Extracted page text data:

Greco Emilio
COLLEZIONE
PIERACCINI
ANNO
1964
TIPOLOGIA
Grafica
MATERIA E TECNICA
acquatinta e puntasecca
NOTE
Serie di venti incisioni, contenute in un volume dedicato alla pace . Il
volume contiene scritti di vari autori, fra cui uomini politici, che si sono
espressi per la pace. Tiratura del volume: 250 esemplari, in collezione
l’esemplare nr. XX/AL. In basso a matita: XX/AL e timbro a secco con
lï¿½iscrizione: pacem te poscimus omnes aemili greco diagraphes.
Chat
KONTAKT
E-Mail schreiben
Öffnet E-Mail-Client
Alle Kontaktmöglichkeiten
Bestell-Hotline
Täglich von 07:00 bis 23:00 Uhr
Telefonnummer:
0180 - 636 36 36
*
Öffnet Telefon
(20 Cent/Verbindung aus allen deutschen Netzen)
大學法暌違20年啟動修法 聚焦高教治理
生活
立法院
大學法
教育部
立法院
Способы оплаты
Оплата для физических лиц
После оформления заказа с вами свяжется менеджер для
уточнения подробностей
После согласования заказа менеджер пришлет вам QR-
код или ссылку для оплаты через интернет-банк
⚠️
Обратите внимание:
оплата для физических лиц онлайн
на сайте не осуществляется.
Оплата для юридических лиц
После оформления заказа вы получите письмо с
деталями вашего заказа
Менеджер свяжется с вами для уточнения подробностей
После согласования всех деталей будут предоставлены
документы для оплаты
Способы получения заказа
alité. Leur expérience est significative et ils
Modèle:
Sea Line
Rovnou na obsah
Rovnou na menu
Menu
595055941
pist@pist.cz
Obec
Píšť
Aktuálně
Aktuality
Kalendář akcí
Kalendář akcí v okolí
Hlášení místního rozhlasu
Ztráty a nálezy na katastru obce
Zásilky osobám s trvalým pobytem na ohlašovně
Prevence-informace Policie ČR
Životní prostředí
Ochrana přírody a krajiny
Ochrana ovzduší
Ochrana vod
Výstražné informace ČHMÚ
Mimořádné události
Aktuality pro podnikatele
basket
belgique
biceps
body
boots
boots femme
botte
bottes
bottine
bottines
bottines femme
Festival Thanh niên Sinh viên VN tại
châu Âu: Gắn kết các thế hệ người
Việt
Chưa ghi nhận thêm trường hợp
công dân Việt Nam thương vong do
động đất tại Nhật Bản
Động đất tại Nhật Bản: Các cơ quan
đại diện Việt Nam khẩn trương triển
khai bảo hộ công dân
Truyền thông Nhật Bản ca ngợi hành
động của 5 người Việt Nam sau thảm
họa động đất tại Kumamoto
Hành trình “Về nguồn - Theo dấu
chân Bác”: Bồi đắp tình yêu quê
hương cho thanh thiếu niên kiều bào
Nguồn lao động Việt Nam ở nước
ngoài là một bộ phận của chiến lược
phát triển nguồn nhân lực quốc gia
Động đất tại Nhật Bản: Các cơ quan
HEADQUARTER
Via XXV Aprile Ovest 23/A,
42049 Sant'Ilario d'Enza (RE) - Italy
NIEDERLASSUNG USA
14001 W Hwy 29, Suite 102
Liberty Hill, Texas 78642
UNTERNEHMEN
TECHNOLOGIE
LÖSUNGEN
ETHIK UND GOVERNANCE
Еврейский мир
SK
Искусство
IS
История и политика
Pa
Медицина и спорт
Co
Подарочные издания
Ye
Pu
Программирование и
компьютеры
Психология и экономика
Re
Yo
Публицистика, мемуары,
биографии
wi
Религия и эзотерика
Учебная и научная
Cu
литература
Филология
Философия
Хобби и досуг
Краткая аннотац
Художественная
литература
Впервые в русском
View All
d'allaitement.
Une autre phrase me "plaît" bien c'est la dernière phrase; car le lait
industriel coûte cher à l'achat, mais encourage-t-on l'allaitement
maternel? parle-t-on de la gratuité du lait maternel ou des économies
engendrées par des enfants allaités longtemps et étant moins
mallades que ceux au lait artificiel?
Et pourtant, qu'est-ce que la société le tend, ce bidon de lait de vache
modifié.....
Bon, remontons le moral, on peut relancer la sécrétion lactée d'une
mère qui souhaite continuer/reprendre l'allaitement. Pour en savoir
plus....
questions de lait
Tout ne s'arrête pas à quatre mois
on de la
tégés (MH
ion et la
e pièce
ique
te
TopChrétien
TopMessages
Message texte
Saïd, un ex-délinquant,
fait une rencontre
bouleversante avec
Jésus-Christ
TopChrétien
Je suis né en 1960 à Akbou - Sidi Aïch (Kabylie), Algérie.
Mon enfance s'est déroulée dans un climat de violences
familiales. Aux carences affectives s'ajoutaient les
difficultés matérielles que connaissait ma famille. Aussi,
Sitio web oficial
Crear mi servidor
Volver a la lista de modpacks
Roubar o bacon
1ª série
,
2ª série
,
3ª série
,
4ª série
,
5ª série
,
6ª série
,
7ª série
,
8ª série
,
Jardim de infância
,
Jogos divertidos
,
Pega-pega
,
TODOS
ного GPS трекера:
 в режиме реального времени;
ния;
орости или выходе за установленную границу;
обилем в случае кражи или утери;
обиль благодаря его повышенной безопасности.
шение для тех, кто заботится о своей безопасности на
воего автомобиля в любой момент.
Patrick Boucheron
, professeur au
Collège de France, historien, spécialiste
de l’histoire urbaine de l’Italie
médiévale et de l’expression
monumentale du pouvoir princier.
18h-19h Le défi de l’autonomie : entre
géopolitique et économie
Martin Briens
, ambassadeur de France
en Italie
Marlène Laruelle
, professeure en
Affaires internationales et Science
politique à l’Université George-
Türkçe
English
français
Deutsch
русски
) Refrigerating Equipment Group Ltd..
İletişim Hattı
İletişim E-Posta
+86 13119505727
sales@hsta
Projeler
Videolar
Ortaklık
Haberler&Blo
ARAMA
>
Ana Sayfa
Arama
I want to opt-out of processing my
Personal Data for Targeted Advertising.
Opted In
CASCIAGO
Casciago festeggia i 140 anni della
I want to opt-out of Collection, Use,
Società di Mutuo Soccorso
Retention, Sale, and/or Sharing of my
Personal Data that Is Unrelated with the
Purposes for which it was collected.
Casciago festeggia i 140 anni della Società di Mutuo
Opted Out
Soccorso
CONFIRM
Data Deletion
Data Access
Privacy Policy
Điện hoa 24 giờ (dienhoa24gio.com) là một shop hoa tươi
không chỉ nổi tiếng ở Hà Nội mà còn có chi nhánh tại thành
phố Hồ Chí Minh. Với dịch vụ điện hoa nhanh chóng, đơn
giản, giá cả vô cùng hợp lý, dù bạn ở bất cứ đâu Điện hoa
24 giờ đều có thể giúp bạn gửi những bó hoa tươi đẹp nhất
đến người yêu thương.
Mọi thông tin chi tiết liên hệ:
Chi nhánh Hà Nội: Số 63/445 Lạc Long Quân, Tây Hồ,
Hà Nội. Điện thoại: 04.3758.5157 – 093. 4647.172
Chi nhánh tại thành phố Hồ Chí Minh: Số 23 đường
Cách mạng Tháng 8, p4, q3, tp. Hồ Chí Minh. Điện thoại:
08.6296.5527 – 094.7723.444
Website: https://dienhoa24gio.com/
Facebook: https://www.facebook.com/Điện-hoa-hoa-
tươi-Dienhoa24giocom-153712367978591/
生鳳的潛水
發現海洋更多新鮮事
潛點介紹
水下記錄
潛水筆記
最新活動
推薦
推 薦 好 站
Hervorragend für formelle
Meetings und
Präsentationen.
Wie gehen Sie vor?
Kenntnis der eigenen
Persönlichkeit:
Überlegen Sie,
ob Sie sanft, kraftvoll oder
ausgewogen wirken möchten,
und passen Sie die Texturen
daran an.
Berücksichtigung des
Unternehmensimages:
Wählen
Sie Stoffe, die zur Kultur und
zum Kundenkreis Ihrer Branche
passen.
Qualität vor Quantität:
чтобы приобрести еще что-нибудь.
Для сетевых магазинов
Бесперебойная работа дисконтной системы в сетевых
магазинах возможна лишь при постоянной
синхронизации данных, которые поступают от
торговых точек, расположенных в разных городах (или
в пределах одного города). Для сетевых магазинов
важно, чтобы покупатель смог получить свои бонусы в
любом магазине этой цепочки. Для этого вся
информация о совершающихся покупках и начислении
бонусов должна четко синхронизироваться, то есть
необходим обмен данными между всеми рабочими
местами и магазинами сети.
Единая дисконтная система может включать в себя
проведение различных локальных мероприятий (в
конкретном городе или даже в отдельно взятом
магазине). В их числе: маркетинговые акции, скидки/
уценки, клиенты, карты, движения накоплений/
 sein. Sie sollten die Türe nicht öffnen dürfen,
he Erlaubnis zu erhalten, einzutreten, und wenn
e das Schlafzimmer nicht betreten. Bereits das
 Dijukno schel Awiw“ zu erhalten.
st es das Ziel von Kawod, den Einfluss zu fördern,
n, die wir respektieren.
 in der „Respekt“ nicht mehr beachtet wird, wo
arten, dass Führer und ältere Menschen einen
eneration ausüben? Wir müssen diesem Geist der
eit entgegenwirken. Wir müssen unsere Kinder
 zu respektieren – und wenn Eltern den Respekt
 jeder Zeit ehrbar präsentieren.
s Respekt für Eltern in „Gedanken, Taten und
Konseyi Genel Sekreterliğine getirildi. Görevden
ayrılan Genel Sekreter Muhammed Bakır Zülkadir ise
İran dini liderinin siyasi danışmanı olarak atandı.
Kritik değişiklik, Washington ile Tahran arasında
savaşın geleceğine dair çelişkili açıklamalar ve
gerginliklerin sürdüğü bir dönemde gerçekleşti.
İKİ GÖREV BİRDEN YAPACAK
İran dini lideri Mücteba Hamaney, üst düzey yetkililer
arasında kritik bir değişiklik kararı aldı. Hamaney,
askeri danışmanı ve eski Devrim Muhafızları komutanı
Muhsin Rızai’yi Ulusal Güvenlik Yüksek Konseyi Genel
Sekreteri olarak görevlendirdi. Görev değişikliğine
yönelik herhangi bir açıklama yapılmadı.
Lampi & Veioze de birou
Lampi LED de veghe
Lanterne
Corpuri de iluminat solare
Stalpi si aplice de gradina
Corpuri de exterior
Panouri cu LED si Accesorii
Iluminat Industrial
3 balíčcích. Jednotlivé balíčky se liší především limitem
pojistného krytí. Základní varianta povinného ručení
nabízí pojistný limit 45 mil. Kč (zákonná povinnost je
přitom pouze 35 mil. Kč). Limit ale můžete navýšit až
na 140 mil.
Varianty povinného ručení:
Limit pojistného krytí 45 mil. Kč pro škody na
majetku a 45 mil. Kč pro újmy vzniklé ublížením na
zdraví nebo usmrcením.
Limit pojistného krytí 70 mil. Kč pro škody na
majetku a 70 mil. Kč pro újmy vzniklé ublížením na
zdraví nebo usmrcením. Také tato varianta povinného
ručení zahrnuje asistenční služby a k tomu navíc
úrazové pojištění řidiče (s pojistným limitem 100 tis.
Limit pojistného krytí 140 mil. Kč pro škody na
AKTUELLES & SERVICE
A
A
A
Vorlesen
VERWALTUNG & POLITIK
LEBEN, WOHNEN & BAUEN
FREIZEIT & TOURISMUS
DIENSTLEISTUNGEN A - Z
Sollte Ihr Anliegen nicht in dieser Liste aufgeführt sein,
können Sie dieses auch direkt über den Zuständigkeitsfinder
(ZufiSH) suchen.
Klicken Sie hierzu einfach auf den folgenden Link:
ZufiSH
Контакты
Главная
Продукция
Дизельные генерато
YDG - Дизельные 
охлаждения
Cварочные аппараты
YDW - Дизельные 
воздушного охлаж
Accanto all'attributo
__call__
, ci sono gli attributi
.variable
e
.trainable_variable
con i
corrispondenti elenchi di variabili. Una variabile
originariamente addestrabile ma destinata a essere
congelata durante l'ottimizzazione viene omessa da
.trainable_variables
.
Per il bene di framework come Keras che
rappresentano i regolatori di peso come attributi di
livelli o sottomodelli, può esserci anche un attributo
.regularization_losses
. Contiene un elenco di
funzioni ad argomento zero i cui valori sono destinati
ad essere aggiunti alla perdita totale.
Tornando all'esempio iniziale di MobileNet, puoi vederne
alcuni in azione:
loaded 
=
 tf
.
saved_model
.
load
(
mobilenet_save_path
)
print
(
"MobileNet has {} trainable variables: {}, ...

Exercise details: From the data above, output exactly the lines between the one containing "воего автомобиля в любой момент." and the one containing "phố Hồ Chí Minh.", counting both of them.

Response for this exercise:
воего автомобиля в любой момент.
Patrick Boucheron
, professeur au
Collège de France, historien, spécialiste
de l’histoire urbaine de l’Italie
médiévale et de l’expression
monumentale du pouvoir princier.
18h-19h Le défi de l’autonomie : entre
géopolitique et économie
Martin Briens
, ambassadeur de France
en Italie
Marlène Laruelle
, professeure en
Affaires internationales et Science
politique à l’Université George-
Türkçe
English
français
Deutsch
русски
) Refrigerating Equipment Group Ltd..
İletişim Hattı
İletişim E-Posta
+86 13119505727
sales@hsta
Projeler
Videolar
Ortaklık
Haberler&Blo
ARAMA
>
Ana Sayfa
Arama
I want to opt-out of processing my
Personal Data for Targeted Advertising.
Opted In
CASCIAGO
Casciago festeggia i 140 anni della
I want to opt-out of Collection, Use,
Società di Mutuo Soccorso
Retention, Sale, and/or Sharing of my
Personal Data that Is Unrelated with the
Purposes for which it was collected.
Casciago festeggia i 140 anni della Società di Mutuo
Opted Out
Soccorso
CONFIRM
Data Deletion
Data Access
Privacy Policy
Điện hoa 24 giờ (dienhoa24gio.com) là một shop hoa tươi
không chỉ nổi tiếng ở Hà Nội mà còn có chi nhánh tại thành
phố Hồ Chí Minh. Với dịch vụ điện hoa nhanh chóng, đơn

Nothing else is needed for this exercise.